17th May 2016 06:56
LONDON (Alliance News) - Greencore Group PLC on Tuesday reported a fall in profit in the first half of its financial year due to various exceptional costs it booked, but revenue grew as it performed well in both the UK and US food-to-go sectors.
The Irish convenience food producer said pretax profit in the six months ended March 25 fell to GBP20.8 million from GBP26.3 million in the first half of the prior year, despite revenue growing to GBP691.6 million from GBP639.8 million.
Greencore said it achieved 13% like-for-like revenue growth with strong momentum across UK and US food-to-go activity, although it did acknowledge challenges in the UK grocery sector which it said it expects to remain uncertain.

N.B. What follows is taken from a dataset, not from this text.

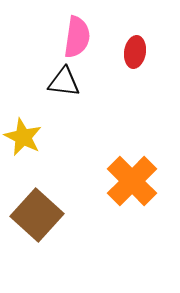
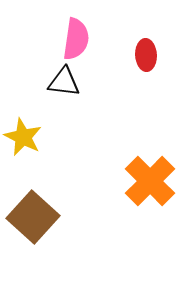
pink semicircle: moved 1 px left, 2 px down
red ellipse: moved 11 px right, 3 px down; rotated 12 degrees counterclockwise
orange cross: moved 18 px right
brown square: moved 4 px left, 2 px down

Profit, however, was hit by a GBP6.0 million exceptional charge relating to the exit from certain facilities in both the UK and US, pre-commissioning costs at new facilities and the restructuring of UK operations. It also recognised a GBP4.0 million charge relating to its former sugar processing sites.
Greencore will pay an interim dividend of 2.55 pence, which is up 6.3% on the first half of the prior year.
"Greencore has performed strongly in the first half of the year. Our strategy of focusing on the UK and US food to go markets is working well and we are continuing to invest in capacity and capability initiatives to support the substantial future growth pipeline. We are confident of further progress in the months and years ahead," Chief Executive Patrick Coveney said in a statement.